▶ _WHAT YOU HAVE TO DO_
Although the records contain pictures, none belong in the copy: restate word for word only the lines from the one with "implique un servicio inferior sin que lo" through the one with "化。例如：当准备1W元去财神捕鱼娱乐，每炮可以使用2", both included.

Source data:
━━━━━━

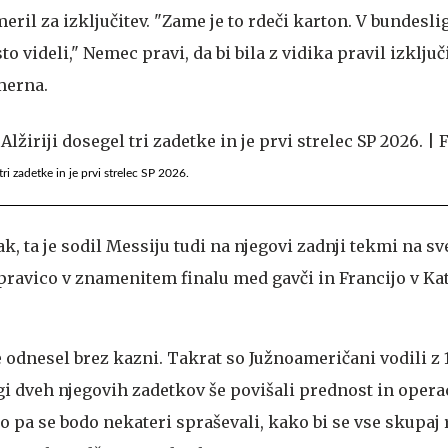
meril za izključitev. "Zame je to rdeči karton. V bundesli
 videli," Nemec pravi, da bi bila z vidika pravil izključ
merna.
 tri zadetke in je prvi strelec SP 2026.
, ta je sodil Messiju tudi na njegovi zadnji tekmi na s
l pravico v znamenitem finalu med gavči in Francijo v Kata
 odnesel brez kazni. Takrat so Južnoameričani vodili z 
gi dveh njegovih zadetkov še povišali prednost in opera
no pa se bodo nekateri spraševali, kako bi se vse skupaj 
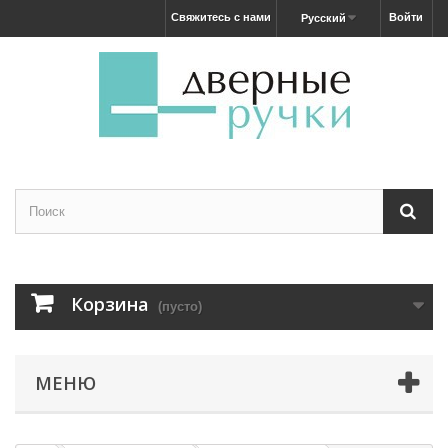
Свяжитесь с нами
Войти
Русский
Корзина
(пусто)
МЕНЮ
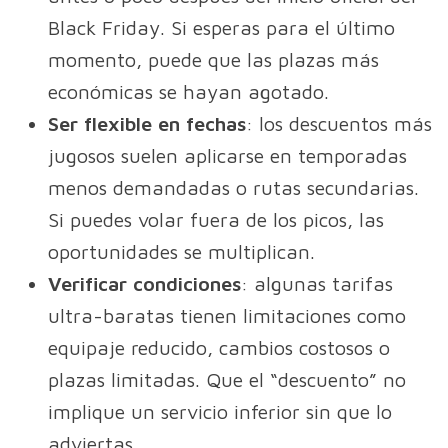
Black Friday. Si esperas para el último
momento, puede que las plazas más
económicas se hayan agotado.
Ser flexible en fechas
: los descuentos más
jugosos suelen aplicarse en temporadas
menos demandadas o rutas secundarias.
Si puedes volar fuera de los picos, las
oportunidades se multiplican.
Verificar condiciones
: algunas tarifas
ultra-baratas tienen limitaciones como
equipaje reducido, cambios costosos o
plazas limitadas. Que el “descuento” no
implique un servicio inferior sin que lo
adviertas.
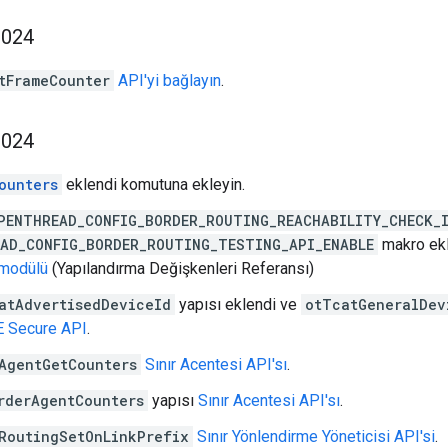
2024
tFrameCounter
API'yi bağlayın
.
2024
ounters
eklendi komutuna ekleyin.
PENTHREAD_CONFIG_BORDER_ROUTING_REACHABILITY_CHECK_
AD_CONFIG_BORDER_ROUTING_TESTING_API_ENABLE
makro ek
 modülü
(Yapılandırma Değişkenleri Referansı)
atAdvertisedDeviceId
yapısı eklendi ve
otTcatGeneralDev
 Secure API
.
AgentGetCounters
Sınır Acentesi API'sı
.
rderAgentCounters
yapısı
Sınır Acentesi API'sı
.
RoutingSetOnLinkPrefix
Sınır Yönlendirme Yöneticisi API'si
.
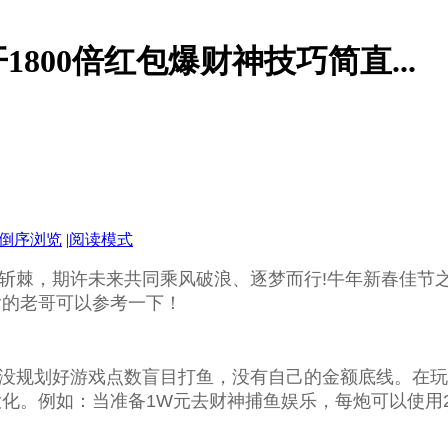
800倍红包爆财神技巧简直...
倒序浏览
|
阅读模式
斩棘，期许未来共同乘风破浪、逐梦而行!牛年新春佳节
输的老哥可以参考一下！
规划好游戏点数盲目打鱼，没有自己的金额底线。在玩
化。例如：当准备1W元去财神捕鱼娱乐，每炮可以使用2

━━━━━━

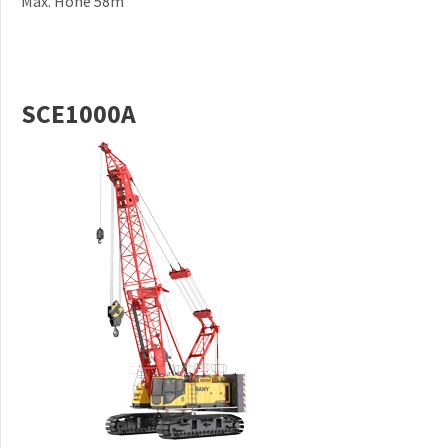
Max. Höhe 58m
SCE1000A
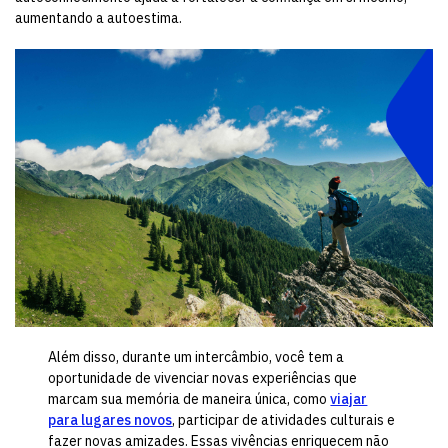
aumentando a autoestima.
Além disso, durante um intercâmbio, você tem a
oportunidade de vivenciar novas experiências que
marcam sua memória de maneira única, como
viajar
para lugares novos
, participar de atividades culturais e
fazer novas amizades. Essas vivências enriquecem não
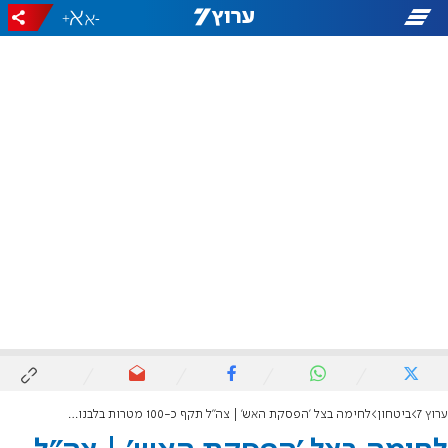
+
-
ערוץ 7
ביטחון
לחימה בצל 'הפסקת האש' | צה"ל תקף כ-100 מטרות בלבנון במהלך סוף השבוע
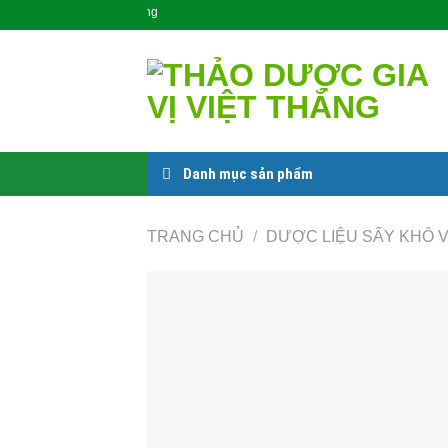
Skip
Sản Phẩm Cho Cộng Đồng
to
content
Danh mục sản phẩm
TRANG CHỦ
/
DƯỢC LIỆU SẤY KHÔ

━━━━━━

▶ _YOUR RESPONSE_
implique un servicio inferior sin que lo
adviertas.
2024
tFrameCounter
API'yi bağlayın
.
2024
ounters
eklendi komutuna ekleyin.
PENTHREAD_CONFIG_BORDER_ROUTING_REACHABILITY_CHECK_
AD_CONFIG_BORDER_ROUTING_TESTING_API_ENABLE
makro ek
 modülü
(Yapılandırma Değişkenleri Referansı)
atAdvertisedDeviceId
yapısı eklendi ve
otTcatGeneralDev
 Secure API
.
AgentGetCounters
Sınır Acentesi API'sı
.
rderAgentCounters
yapısı
Sınır Acentesi API'sı
.
RoutingSetOnLinkPrefix
Sınır Yönlendirme Yöneticisi API'si
.
800倍红包爆财神技巧简直...
倒序浏览
|
阅读模式
斩棘，期许未来共同乘风破浪、逐梦而行!牛年新春佳节
输的老哥可以参考一下！
规划好游戏点数盲目打鱼，没有自己的金额底线。在玩
化。例如：当准备1W元去财神捕鱼娱乐，每炮可以使用2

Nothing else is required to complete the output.